For external division, the ratio formula includes subtraction in the denominator: \( \frac{m\vec{B} - n\vec{A}}{m-n} \).

Answer 1

1. Position vector of \( C \): The formula for the position vector of a point dividing a line segment externally in the ratio \( m:n \) is: \[ \vec{r}_C = \frac{m\vec{r}_B - n\vec{r}_A}{m-n}. \] Here, \( \vec{r}_A = \hat{i} + 2\hat{j} - \hat{k} \), \( \vec{r}_B = -\hat{i} + \hat{j} + \hat{k} \), \( m = 4 \), and \( n = 1 \).

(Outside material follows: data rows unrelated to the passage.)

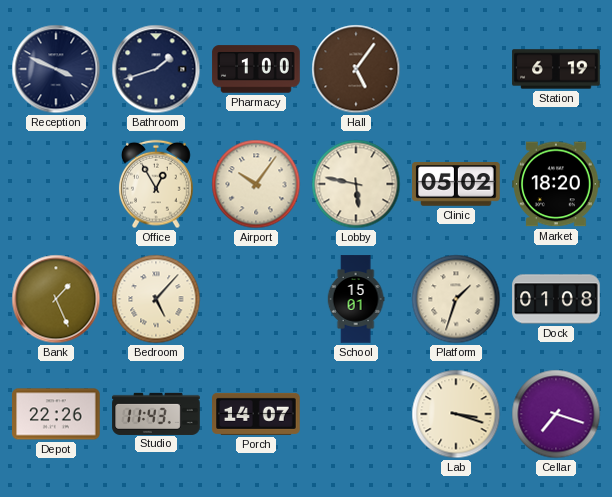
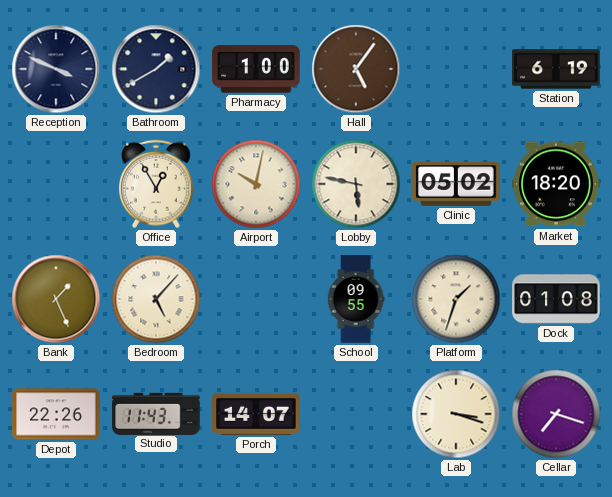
Bathroom: 1:42 -> 1:40
Airport: 10:06 -> 10:02
School: 15:01 -> 09:55
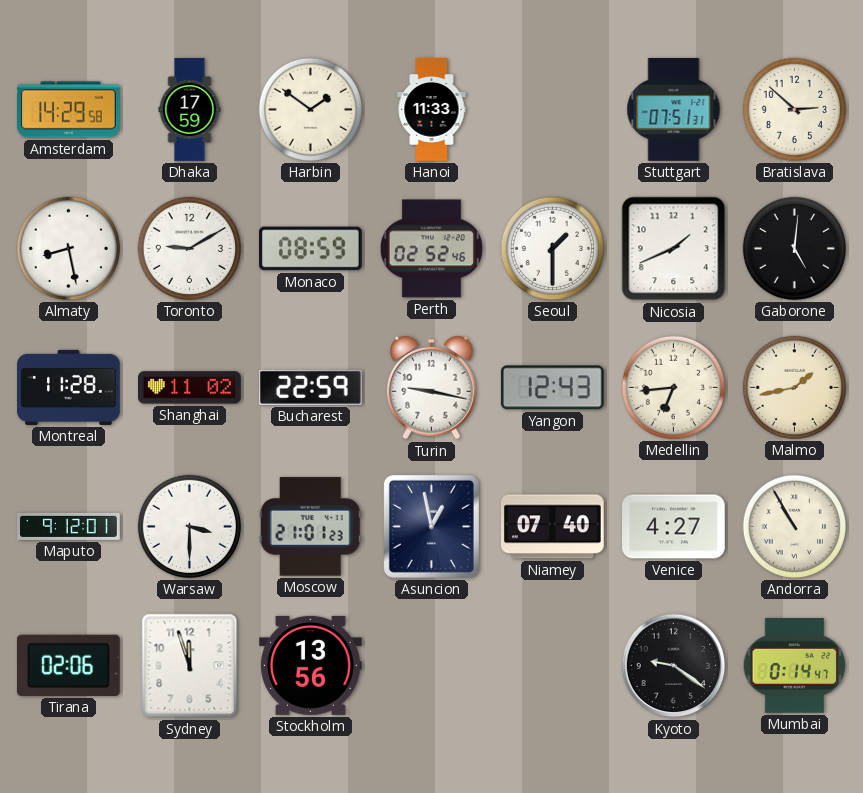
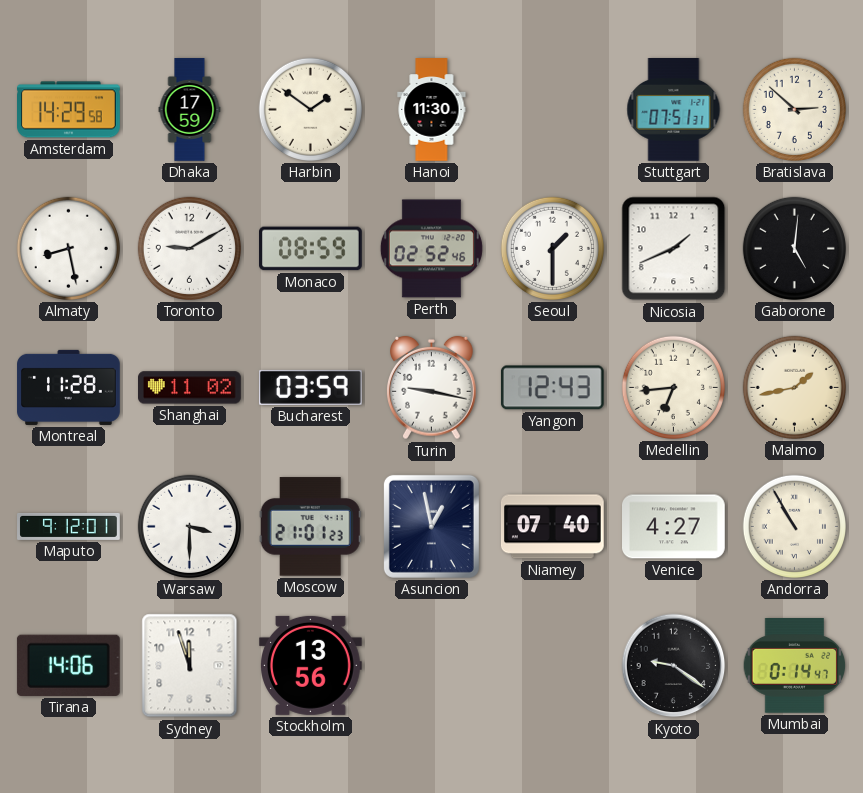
Hanoi: 11:33 -> 11:30
Bucharest: 22:59 -> 03:59
Tirana: 02:06 -> 14:06
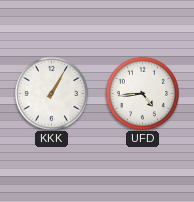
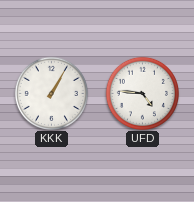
UFD: 4:44 -> 4:46
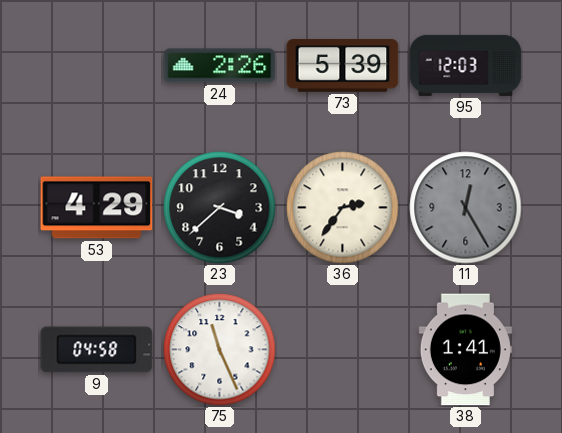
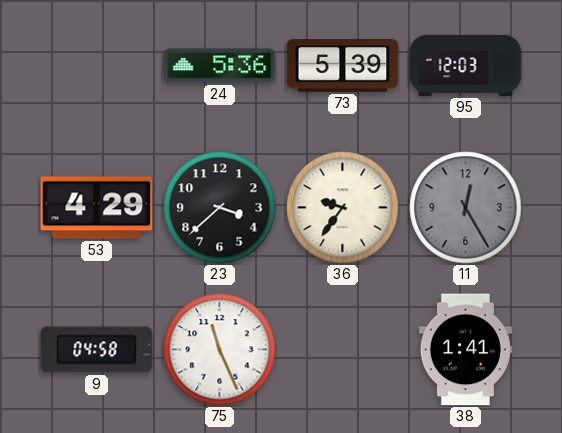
24: 2:26 -> 5:36
36: 2:36 -> 9:36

Substitute: \[ \vec{r}_C = \frac{4(-\hat{i} + \hat{j} + \hat{k}) - 1(\hat{i} + 2\hat{j} - \hat{k})}{4-1}. \] Simplify: \[ \vec{r}_C = \frac{-4\hat{i} + 4\hat{j} + 4\hat{k} - \hat{i} - 2\hat{j} + \hat{k}}{3} = \frac{-5\hat{i} + 2\hat{j} + 5\hat{k}}{3}. \] Thus: \[ \vec{r}_C = -\frac{5}{3} \hat{i} + \frac{2}{3} \hat{j} + \frac{5}{3} \hat{k}. \] 2. Find \( |\overrightarrow{AB}| : |\overrightarrow{BC}| \): First, calculate \( \overrightarrow{AB} = \vec{r}_B - \vec{r}_A \): \[ \overrightarrow{AB} = (-\hat{i} + \hat{j} + \hat{k}) - (\hat{i} + 2\hat{j} - \hat{k}) = -2\hat{i} - \hat{j} + 2\hat{k}. \] Magnitude: \[ | \overrightarrow{AB} | = \sqrt{(-2)^2 + (-1)^2 + 2^2} = \sqrt{4 + 1 + 4} = \sqrt{9} = 3. \] Now calculate \( \overrightarrow{BC} = \vec{r}_C - \vec{r}_B \): \[ \overrightarrow{BC} = \left(-\frac{5}{3}\hat{i} + \frac{2}{3}\hat{j} + \frac{5}{3}\hat{k}\right) - (-\hat{i} + \hat{j} + \hat{k}). \] Simplify: \[ \overrightarrow{BC} = \left(-\frac{5}{3} + 1\right)\hat{i} + \left(\frac{2}{3} - 1\right)\hat{j} + \left(\frac{5}{3} - 1\right)\hat{k} = \frac{-2}{3}\hat{i} - \frac{1}{3}\hat{j} + \frac{2}{3}\hat{k}. \] Magnitude: \[ | \overrightarrow{BC} | = \sqrt{\left(-\frac{2}{3}\right)^2 + \left(-\frac{1}{3}\right)^2 + \left(\frac{2}{3}\right)^2} = \sqrt{\frac{4}{9} + \frac{1}{9} + \frac{4}{9}} = \sqrt{\frac{9}{9}} = 1. \] Thus: \[ |\overrightarrow{AB}| : |\overrightarrow{BC}| = 3:1. \] Final Answer: \[ \vec{r}_C = -\frac{5}{3} \hat{i} + \frac{2}{3} \hat{j} + \frac{5}{3} \hat{k}, \quad |\overrightarrow{AB}| : |\overrightarrow{BC}| = 3:1. \]